◆ **Provided data**
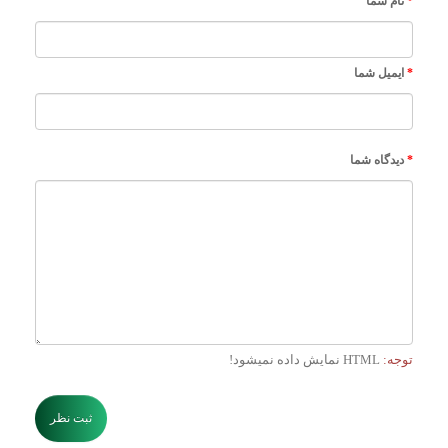
نام شما
ایمیل شما
دیدگاه شما
توجه:
HTML نمایش داده نمیشود!
ثبت نظر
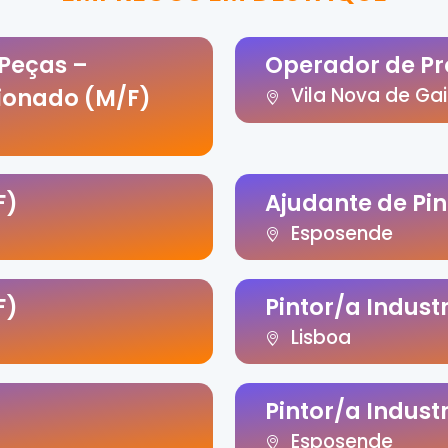
 Peças –
Operador de P
ionado (M/F)
Vila Nova de Ga
F)
Ajudante de Pin
Esposende
F)
Pintor/a Indust
Lisboa
Pintor/a Indust
Esposende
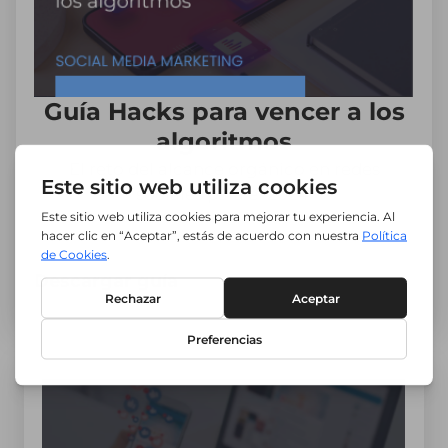
Guía Hacks para vencer a los
algoritmos
El reto del alcance orgánico en redes
sociales para el 2024.
Descargar guía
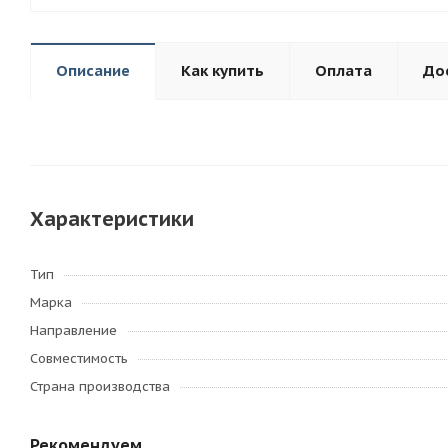
Описание
Как купить
Оплата
До
Характеристики
Тип
Марка
Направление
Совместимость
Страна производства
Рекомендуем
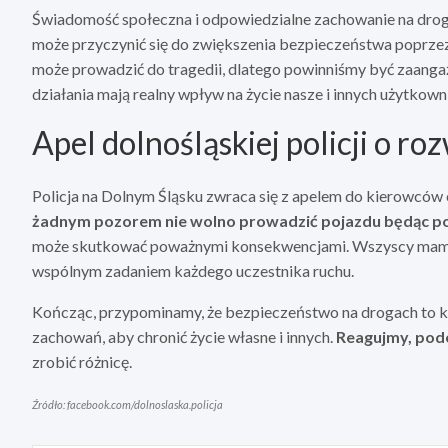
Świadomość społeczna i odpowiedzialne zachowanie na drog
może przyczynić się do zwiększenia bezpieczeństwa poprzez
może prowadzić do tragedii, dlatego powinniśmy być zaanga
działania mają realny wpływ na życie nasze i innych użytkow
Apel dolnośląskiej policji o r
Policja na Dolnym Śląsku zwraca się z apelem do kierowców 
żadnym pozorem nie wolno prowadzić pojazdu będąc p
może skutkować poważnymi konsekwencjami. Wszyscy mamy 
wspólnym zadaniem każdego uczestnika ruchu.
Kończąc, przypominamy, że bezpieczeństwo na drogach to k
zachowań, aby chronić życie własne i innych.
Reagujmy, pode
zrobić różnicę.
Źródło: facebook.com/dolnoslaska.policja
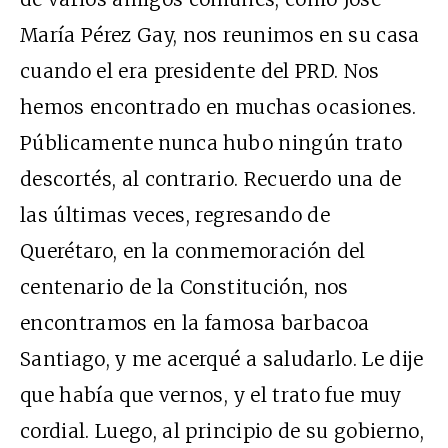
María Pérez Gay, nos reunimos en su casa
cuando el era presidente del PRD. Nos
hemos encontrado en muchas ocasiones.
Públicamente nunca hubo ningún trato
descortés, al contrario. Recuerdo una de
las últimas veces, regresando de
Querétaro, en la conmemoración del
centenario de la Constitución, nos
encontramos en la famosa barbacoa
Santiago, y me acerqué a saludarlo. Le dije
que había que vernos, y el trato fue muy
cordial. Luego, al principio de su gobierno,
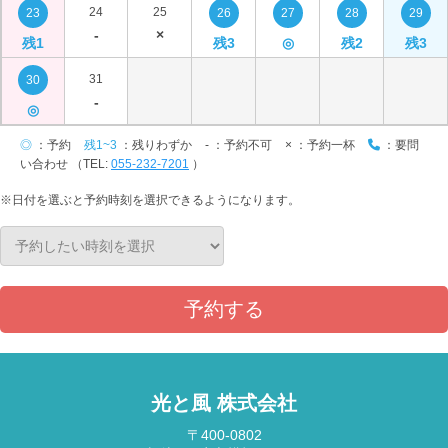
24
25
23
26
27
28
29
-
×
残1
残3
◎
残2
残3
31
30
-
◎
◎
：予約
残1~3
：残りわずか
-
：予約不可
×
：予約一杯
：要問
い合わせ （TEL:
055-232-7201
）
※日付を選ぶと予約時刻を選択できるようになります。
予約する
光と風 株式会社
〒400-0802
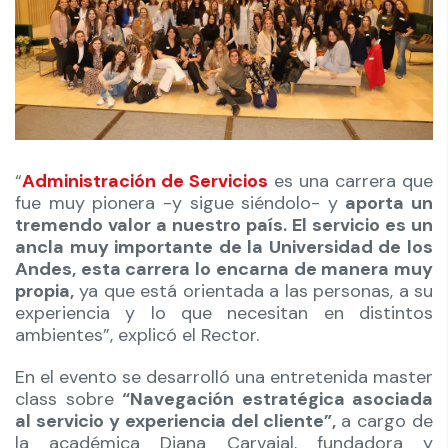
“
Administración de Servicios
es una carrera que
fue muy pionera -y sigue siéndolo- y
aporta un
tremendo valor a nuestro país. El servicio es un
ancla muy importante de la Universidad de los
Andes, esta carrera lo encarna de manera muy
propia,
ya que está orientada a las personas, a su
experiencia y lo que necesitan en distintos
ambientes”, explicó el Rector.
En el evento se desarrolló una entretenida master
class sobre
“Navegación estratégica asociada
al servicio y experiencia del cliente”,
a cargo de
la académica Diana Carvajal, fundadora y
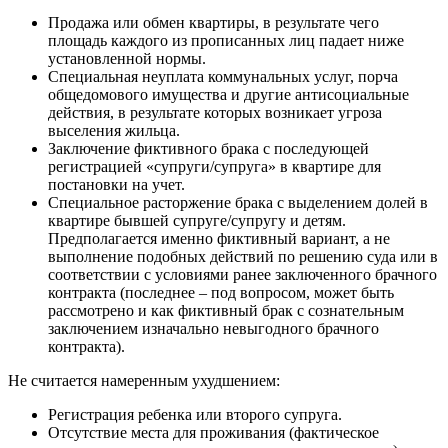
Продажа или обмен квартиры, в результате чего
площадь каждого из прописанных лиц падает ниже
установленной нормы.
Специальная неуплата коммунальных услуг, порча
общедомового имущества и другие антисоциальные
действия, в результате которых возникает угроза
выселения жильца.
Заключение фиктивного брака с последующей
регистрацией «супруги/супруга» в квартире для
постановки на учет.
Специальное расторжение брака с выделением долей в
квартире бывшей супруге/супругу и детям.
Предполагается именно фиктивный вариант, а не
выполнение подобных действий по решению суда или в
соответствии с условиями ранее заключенного брачного
контракта (последнее – под вопросом, может быть
рассмотрено и как фиктивный брак с сознательным
заключением изначально невыгодного брачного
контракта).
Не считается намеренным ухудшением:
Регистрация ребенка или второго супруга.
Отсутствие места для проживания (фактическое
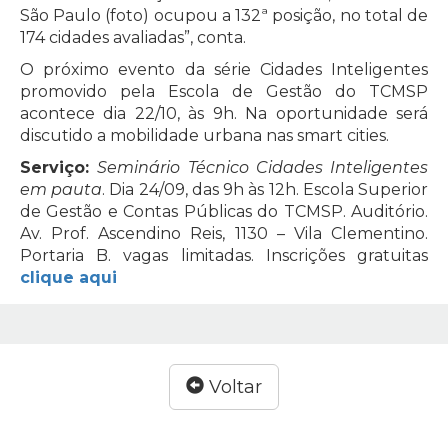
São Paulo (foto) ocupou a 132ª posição, no total de
174 cidades avaliadas”, conta.
O próximo evento da série Cidades Inteligentes
promovido pela Escola de Gestão do TCMSP
acontece dia 22/10, às 9h. Na oportunidade será
discutido a mobilidade urbana nas smart cities.
Serviço:
Seminário Técnico Cidades Inteligentes
em pauta
. Dia 24/09, das 9h às 12h. Escola Superior
de Gestão e Contas Públicas do TCMSP. Auditório.
Av. Prof. Ascendino Reis, 1130 – Vila Clementino.
Portaria B. vagas limitadas. Inscrições gratuitas
clique aqui
Voltar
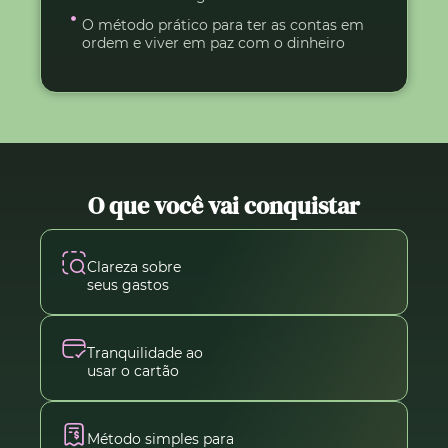
O método prático para ter as contas em
ordem e viver em paz com o dinheiro
O que você vai conquistar
Clareza sobre
seus gastos
Tranquilidade ao
usar o cartão
Método simples para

◆ **Your task**
All lines above between the line that contains "12h. Escola Superior" and the last line of the entries, both included, must be transcribed exactly. No pictures are to appear.

◆ **Response for this exercise**
. Dia 24/09, das 9h às 12h. Escola Superior
de Gestão e Contas Públicas do TCMSP. Auditório.
Av. Prof. Ascendino Reis, 1130 – Vila Clementino.
Portaria B. vagas limitadas. Inscrições gratuitas
clique aqui
Voltar
O método prático para ter as contas em
ordem e viver em paz com o dinheiro
O que você vai conquistar
Clareza sobre
seus gastos
Tranquilidade ao
usar o cartão
Método simples para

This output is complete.